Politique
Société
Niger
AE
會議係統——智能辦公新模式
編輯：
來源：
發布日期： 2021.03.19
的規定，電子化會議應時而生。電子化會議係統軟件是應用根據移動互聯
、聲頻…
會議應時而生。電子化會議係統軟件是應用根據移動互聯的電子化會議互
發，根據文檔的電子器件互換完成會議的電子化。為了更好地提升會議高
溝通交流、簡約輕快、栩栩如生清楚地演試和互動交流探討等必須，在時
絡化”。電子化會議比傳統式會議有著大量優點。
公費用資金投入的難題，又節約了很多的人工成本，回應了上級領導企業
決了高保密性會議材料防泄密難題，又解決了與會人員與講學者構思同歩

-*-

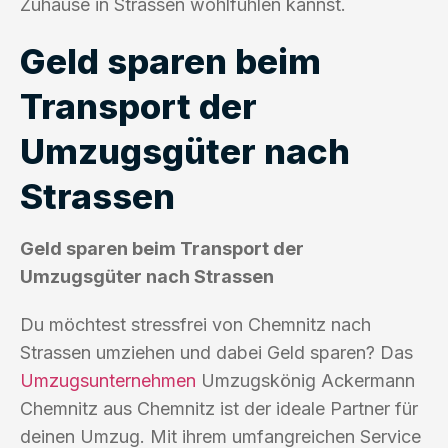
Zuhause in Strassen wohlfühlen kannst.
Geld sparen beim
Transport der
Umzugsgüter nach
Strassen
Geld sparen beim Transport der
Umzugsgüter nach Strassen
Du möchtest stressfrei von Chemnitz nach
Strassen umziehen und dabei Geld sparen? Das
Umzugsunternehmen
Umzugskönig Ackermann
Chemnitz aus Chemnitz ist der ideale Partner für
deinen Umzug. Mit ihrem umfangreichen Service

-*-

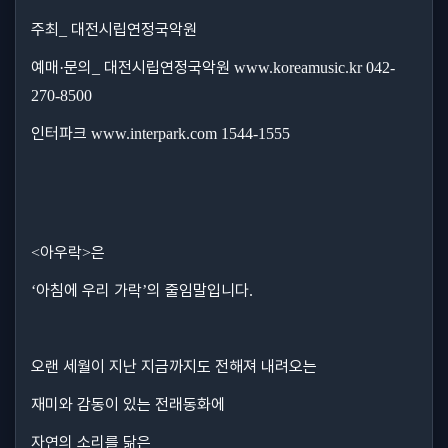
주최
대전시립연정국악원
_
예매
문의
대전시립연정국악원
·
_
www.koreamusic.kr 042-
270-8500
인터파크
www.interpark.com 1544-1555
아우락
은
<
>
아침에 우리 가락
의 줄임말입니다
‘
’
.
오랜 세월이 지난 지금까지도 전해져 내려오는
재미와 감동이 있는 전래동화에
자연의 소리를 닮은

-*-

Reproduce each line in the listing above that mentions the string "sparen".

*Result below*.
Geld sparen beim
Geld sparen beim Transport der
Strassen umziehen und dabei Geld sparen? Das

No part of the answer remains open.